I listen to the sounds in the apartment; it’s quiet, not in an empty way, just in that late-night meandering way. I hear the sound of someone filling a glass with liquid in the kitchen, and then a door. Then the sound of the shower starts.
The water runs for eight minutes. Then shuts off.
I should put the phone down. Stop listening. Instead, I pour another finger of scotch into my glass.
The feed continues quietly for a few minutes, and for a minute, I think she must be asleep. Then, just as I’m preparing to put the phone down, the sound changes. A small, involuntary heavy breath. And I go still.
Bozhe moy, I recognize that sound. I set the scotch down.
I hear it again, heavier this time, nearly panting.
She is quiet about it, the way she is about most everything she does — controlled, the sounds she makes are small, well hidden from the child sleeping just a few doors away.
But I can hear her. I can hear every small thing about her pleasure, the shift of the sheets, the change in her breathing, the cadence of its building.
I should absolutely put the phone away, stop listening. But I still don’t. My eyes close, and I imagine what she looks like in her bed as my hand grips the arm of my chair.
Her breathing is faster now. The sounds she makes are still small, but they are less controlled, slipping past her lips in small gasps, and the sound lands directly in my body.
My hand moves to the belt at my waist, unclasping it, then to the zipper beneath.
Lost in the sound of her, my hand moves beneath the restricting fabric, following her cadence.
And a small moan of my own escapes my lips.
I hear her shift in her bed, the small moans that escape, all of it. Her breathing grows heavier, and my hand moves faster on my shaft as it does. That’s when I hear it. The single word that completely undoes me.
“Victor.”
Soft. Breathless. Said in a way that she’d never say to my face, without the sharp distance she maintains. And I lost it. Completely. Entirely. With none of the control I’ve spent thirty-three years building around myself able to fight it.

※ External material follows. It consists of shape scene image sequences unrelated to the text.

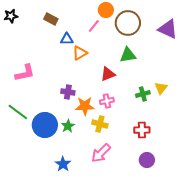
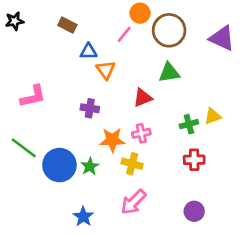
orange triangle: (80, 53) -> (106, 70), turned -35
yellow triangle: (161, 88) -> (213, 116), turned 32
purple cross: (68, 92) -> (90, 108), moved
red cross: (142, 130) -> (194, 160), moved

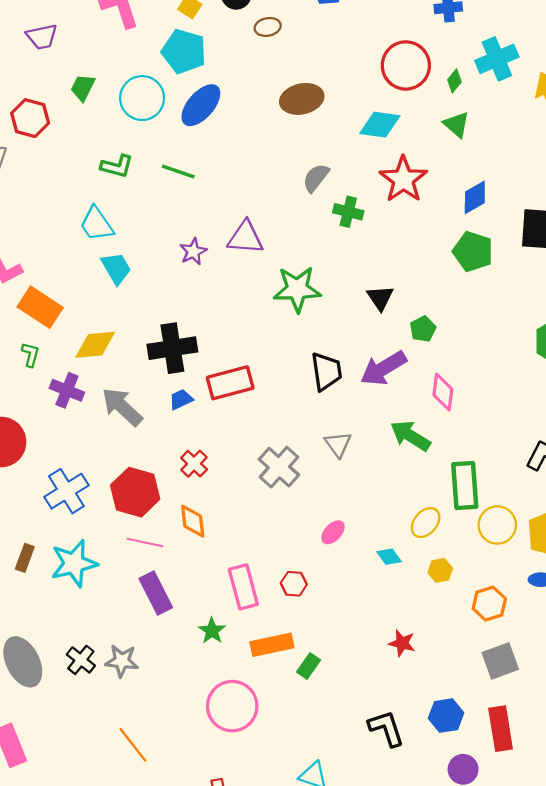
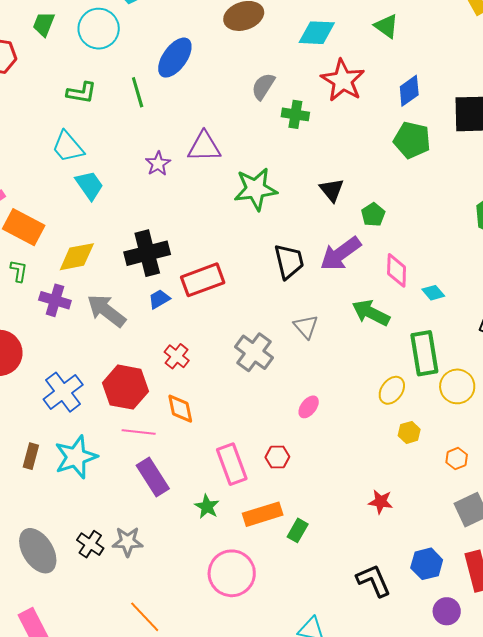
blue ellipse: (201, 105) -> (175, 58), moved
green line: (178, 171) -> (138, 92), turned 60
cyan diamond: (389, 557) -> (433, 293), moved
orange hexagon: (489, 604) -> (457, 459), size x0.7

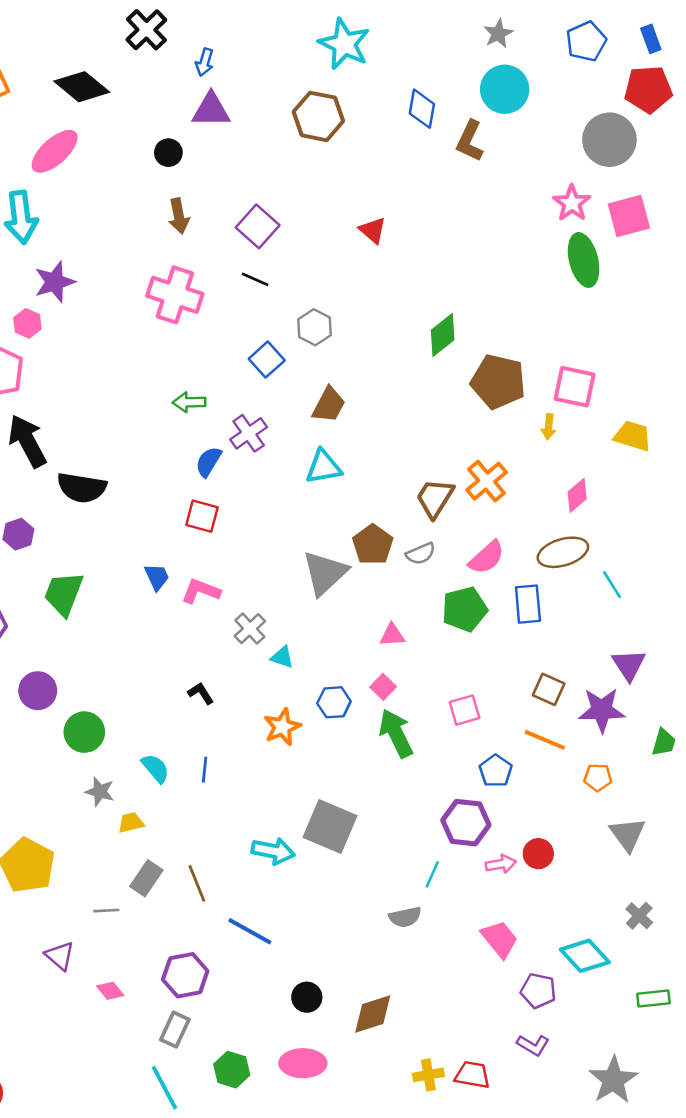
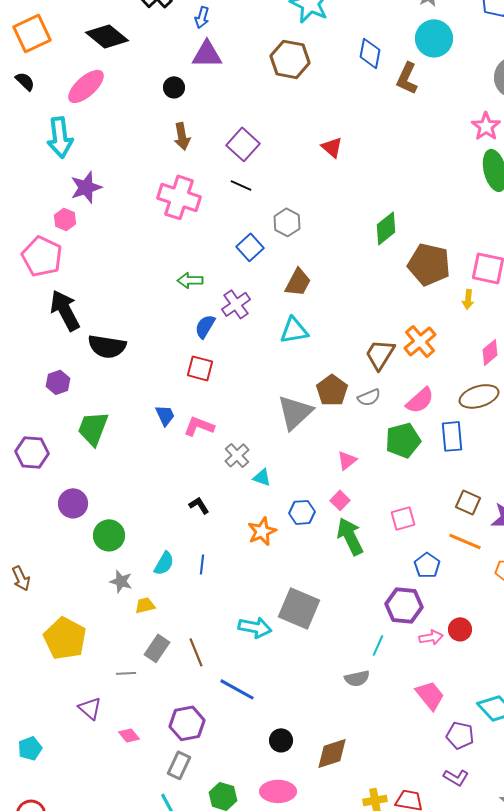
pink triangle: (392, 635) -> (347, 460), turned -35
cyan semicircle: (155, 768) -> (164, 563), turned 70

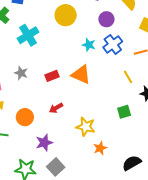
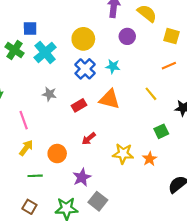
cyan cross: (28, 35) -> (45, 52), moved
blue cross: (113, 44) -> (85, 69), moved
gray star: (21, 73) -> (49, 94), moved
yellow line: (128, 77) -> (151, 94), moved
orange star: (100, 148) -> (150, 159), moved

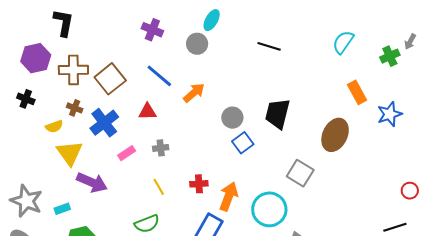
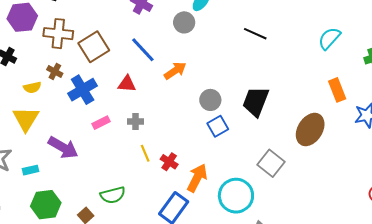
yellow triangle: (70, 153) -> (26, 119), moved
red cross: (199, 184) -> (169, 162), turned 30
yellow line: (159, 187) -> (145, 153), moved

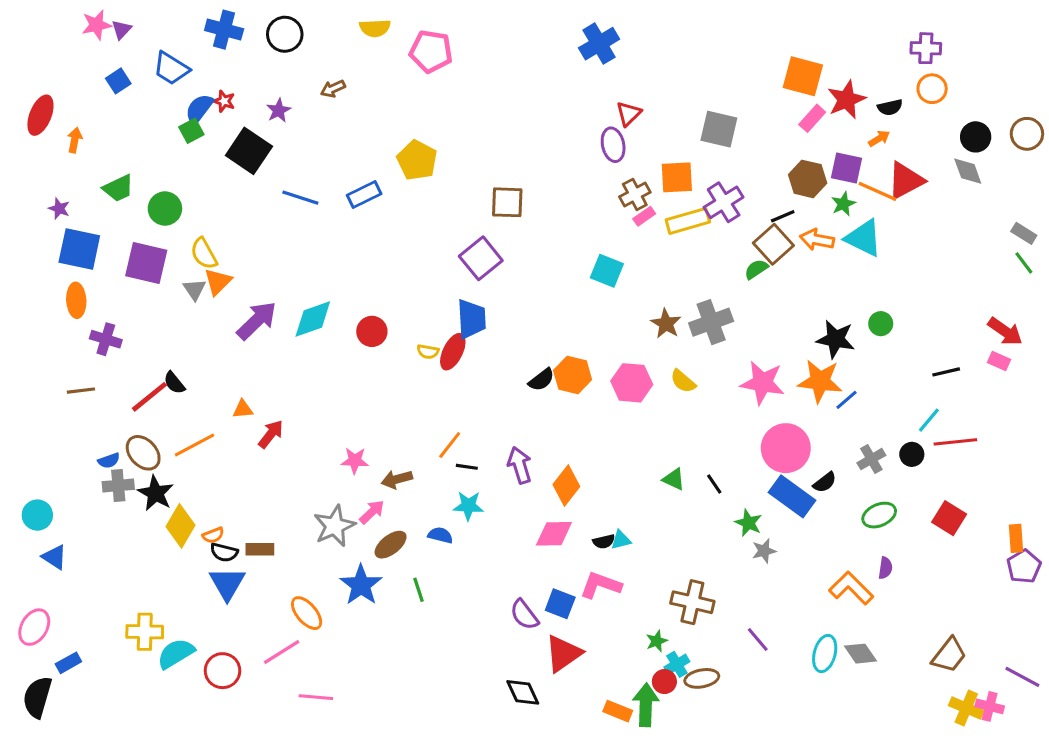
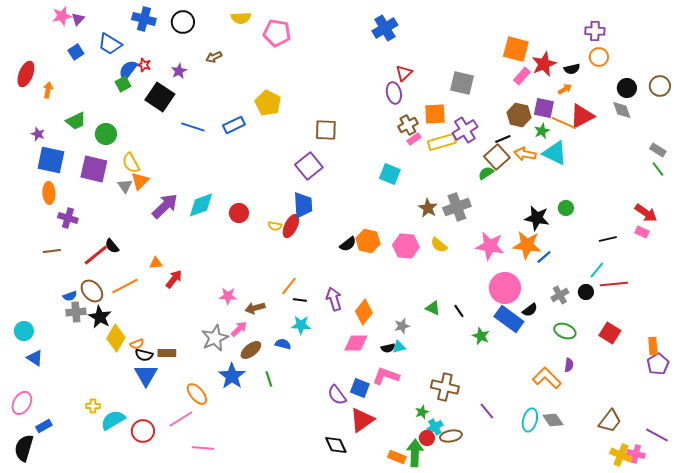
green ellipse: (879, 515) -> (565, 331), turned 45
gray star: (764, 551) -> (402, 326), moved
yellow cross: (145, 632) -> (93, 406), size x0.6

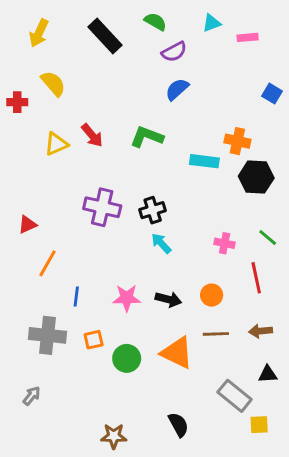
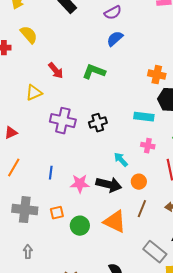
yellow triangle: (56, 144) -> (34, 93), moved
cyan rectangle: (204, 161) -> (144, 117), moved
cyan arrow: (161, 243) -> (121, 160), moved
orange line: (47, 263) -> (14, 168), moved
blue line: (76, 296) -> (51, 173), moved
black arrow: (168, 299) -> (109, 185), size x1.4
brown line: (216, 334) -> (142, 209), turned -66
gray arrow: (32, 396) -> (28, 252), moved, turned -40

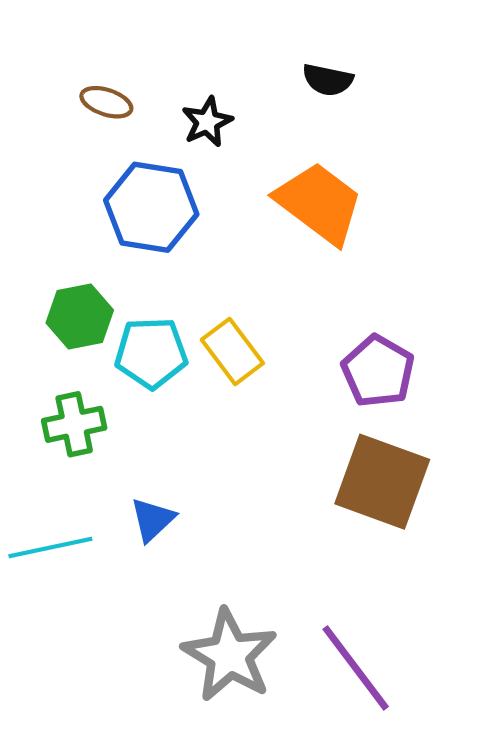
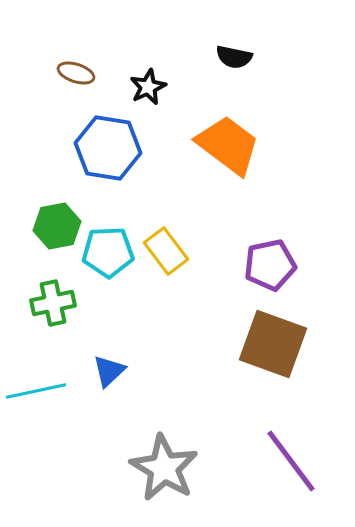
purple pentagon: (378, 371) -> (270, 265), turned 30
purple line: (356, 668) -> (291, 461), moved

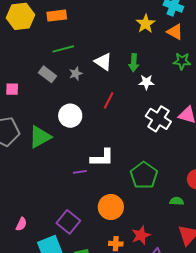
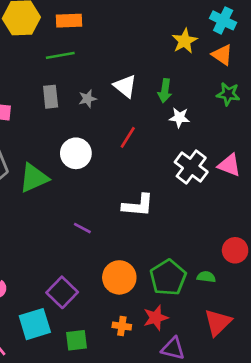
green line: (63, 49) -> (60, 55), moved
gray rectangle: (47, 74) -> (51, 97), turned 42
white L-shape: (102, 158) -> (138, 205), moved
purple line: (80, 172) -> (82, 228), turned 32
green pentagon: (144, 175) -> (168, 278), moved

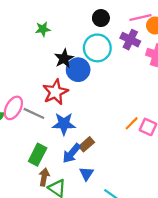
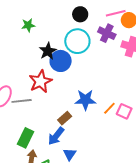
gray line: (34, 113) -> (22, 101), turned -30
blue star: (64, 124) -> (85, 100), moved
brown rectangle: (87, 144) -> (65, 118), moved

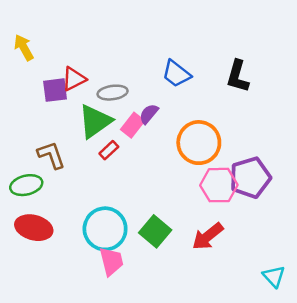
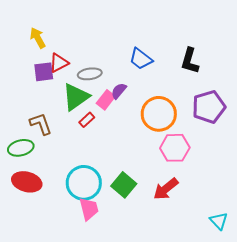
yellow arrow: (24, 48) -> (38, 38), moved
purple pentagon: (250, 178) -> (209, 107), moved

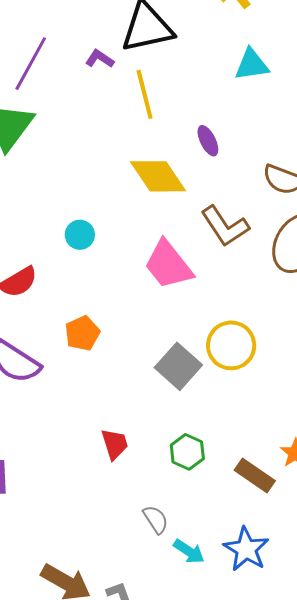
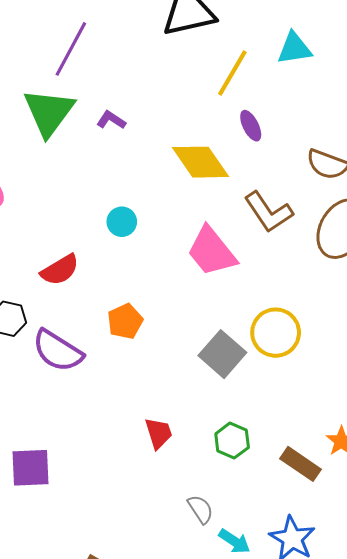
purple L-shape: (100, 59) -> (111, 120), moved
yellow line: (145, 94) -> (232, 73), moved, turned 45

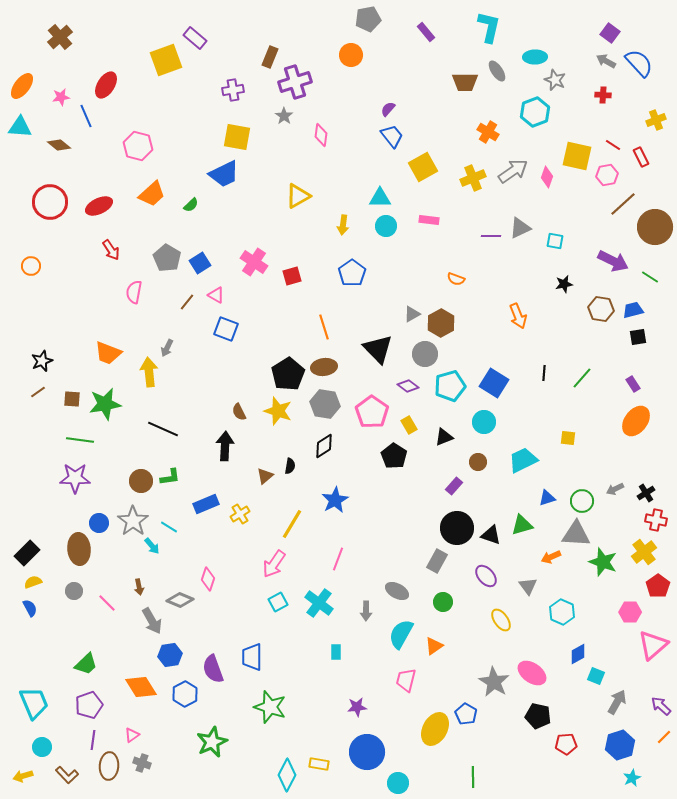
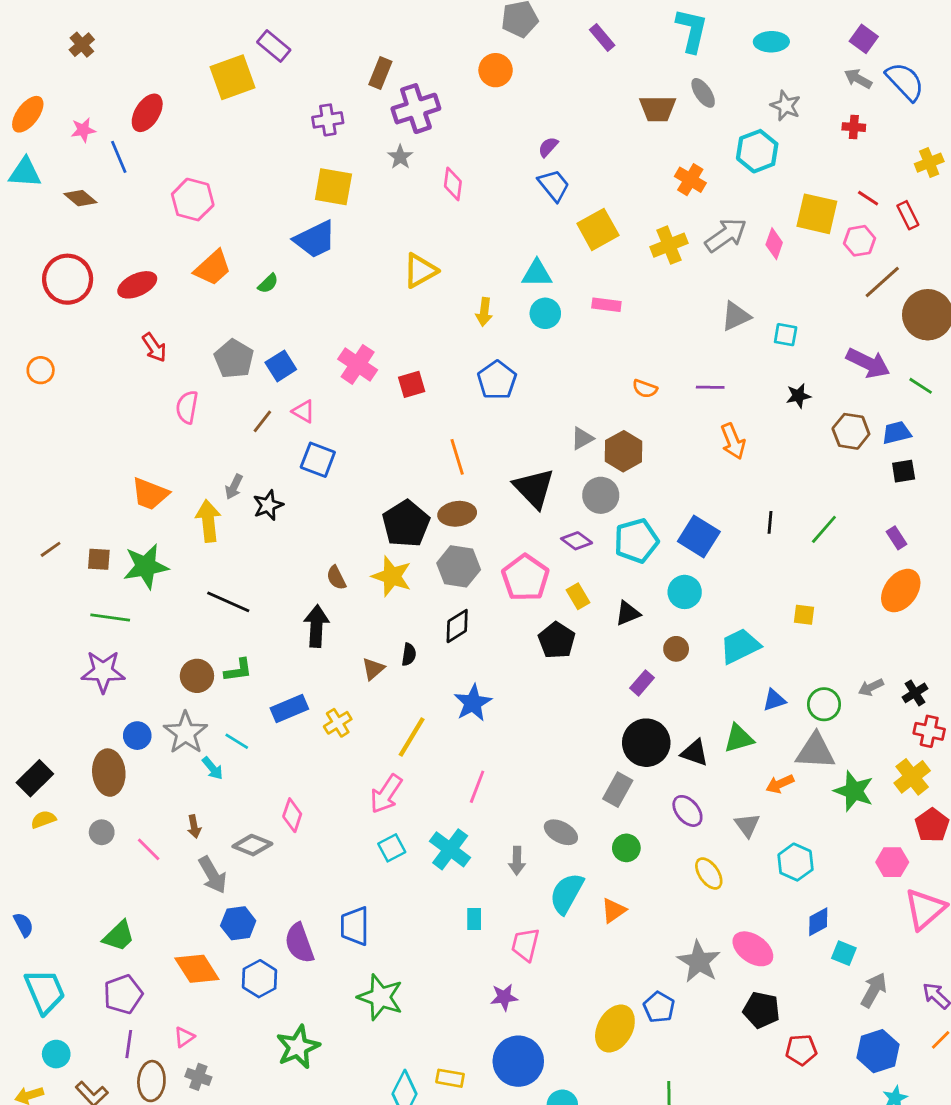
brown cross: (60, 37) -> (82, 45), size x0.7
cyan ellipse: (535, 57) -> (771, 42), moved
purple line: (491, 236) -> (710, 387), moved
black star: (42, 361) -> (268, 505), moved
blue semicircle: (30, 608) -> (23, 925), moved
pink trapezoid: (406, 680) -> (525, 945), moved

I sit in the wreckage of my own composure for a long moment afterward and listen to her breathing slow as she comes down from her own climax. I think about how this has got to be the most undignified thing I’ve ever done, which says a lot given my occupation.
She says something else, too low, too quiet for me to catch. Then I hear the shift of her bed once more, and the change in her breathing as she falls asleep.
I sit in the dark, recovering what dignity I can muster before moving to the sink and pouring the rest of the scotch down the drain. As I shower, all I can think of is her, and when I lie down to sleep, my mind is filled with the soft sounds of her release and my name on her lips.